Qualche indizio si trova anche nella sua tesi di Coverciano (dal titolo "Il valore del pallone"), dove Motta scriveva:
"Al Genoa, Gasperini richiedeva una gestione più elaborata della verticalizzazione. Non solo tramite passaggi diretti tra le linee, ma privilegiando una struttura organizzata di passaggi. Spesso, mi capitava nel mio ruolo di regista, di servire il numero 9, Milito, in modo diretto, per verticalizzazione. Per Gasperini serviva invece verticalizzare sfruttando l’intermediazione dei giocatori sulla trequarti. Con un gioco di passaggi verticali diretti all’attaccante - mi fece notare un giorno -, potevo magari mettere in condizione di tiro Milito, ma mi escludevo automaticamente dall’azione e di conseguenza riducevo le alternative".

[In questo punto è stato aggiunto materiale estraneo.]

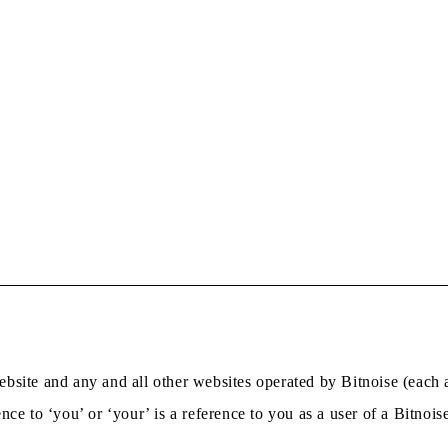
bsite and any and all other websites operated by Bitnoise (each a
nce to ‘you’ or ‘your’ is a reference to you as a user of a Bitnois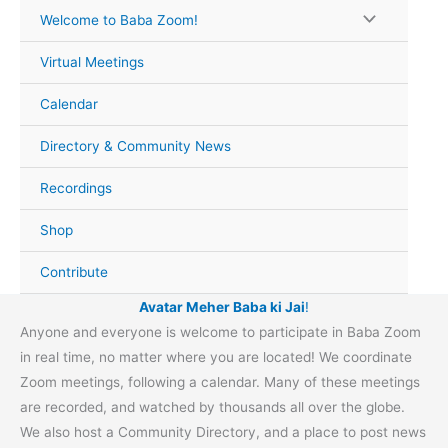
Skip
Welcome to Baba Zoom!
to
content
Virtual Meetings
Calendar
Directory & Community News
Recordings
Shop
Contribute
Avatar Meher Baba ki Jai
!
Anyone and everyone is welcome to participate in Baba Zoom
in real time, no matter where you are located! We coordinate
Zoom meetings, following a calendar. Many of these meetings
are recorded, and watched by thousands all over the globe.
We also host a Community Directory, and a place to post news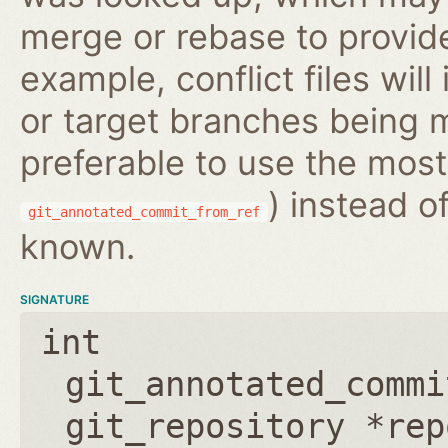
merge or rebase to provide
example, conflict files wil
or target branches being m
preferable to use the most
) instead o
git_annotated_commit_from_ref
known.
SIGNATURE
int
git_annotated_commi
git_repository *rep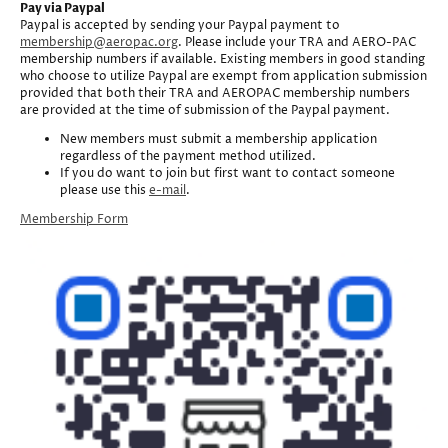
Pay via Paypal
Paypal is accepted by sending your Paypal payment to
membership@aeropac.org
. Please include your TRA and AERO-PAC
membership numbers if available. Existing members in good standing
who choose to utilize Paypal are exempt from application submission
provided that both their TRA and AEROPAC membership numbers
are provided at the time of submission of the Paypal payment.
New members must submit a membership application
regardless of the payment method utilized.
If you do want to join but first want to contact someone
please use this
e-mail
.
Membership Form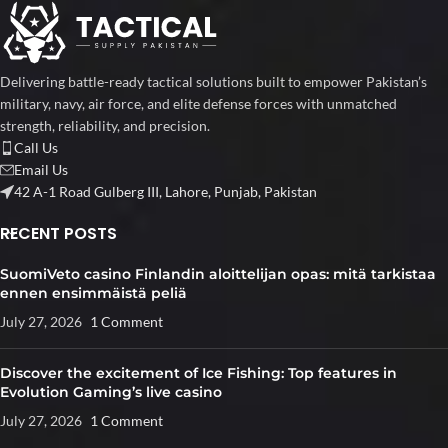
Delivering battle-ready tactical solutions built to empower Pakistan’s
military, navy, air force, and elite defense forces with unmatched
strength, reliability, and precision.
Call Us
Email Us
42 A-1 Road Gulberg III, Lahore, Punjab, Pakistan
RECENT POSTS
SuomiVeto casino Finlandin aloittelijan opas: mitä tarkistaa
ennen ensimmäistä peliä
July 27, 2026
1 Comment
Discover the excitement of Ice Fishing: Top features in
Evolution Gaming’s live casino
July 27, 2026
1 Comment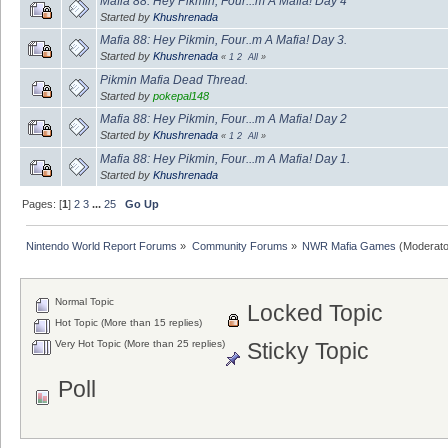
Mafia 88: Hey Pikmin, Four...m A Mafia! Day 4
Started by
Khushrenada
Mafia 88: Hey Pikmin, Four..m A Mafia! Day 3.
Started by
Khushrenada
«
1
2
All
»
Pikmin Mafia Dead Thread.
Started by
pokepal148
Mafia 88: Hey Pikmin, Four...m A Mafia! Day 2
Started by
Khushrenada
«
1
2
All
»
Mafia 88: Hey Pikmin, Four...m A Mafia! Day 1.
Started by
Khushrenada
Pages: [
1
]
2
3
...
25
Go Up
Nintendo World Report Forums
»
Community Forums
»
NWR Mafia Games
(Moderato
Normal Topic
Locked Topic
Hot Topic (More than 15 replies)
Very Hot Topic (More than 25 replies)
Sticky Topic
Poll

Questione di opzioni palla al piede, dunque. Da Milito a Zirkzee, ciò che è certo che è entrambi i due allenatori amano riempire l'area, arrivare al tiro con tanti uomini e fornire più soluzioni a chi deve gestire il pallone: dettami comuni, portati avanti e perfezionati anno dopo anno.
"Sì, questo Bologna somiglia alla mia prima Atalanta - le parole di Gasp prima della gara d'andata - Sono curioso di vedere Thiago, che da giocatore non sbagliava mai un passaggio. Anche la squadra è sempre molto lucida e paziente, mi ricorda molto la sua idea di calcio".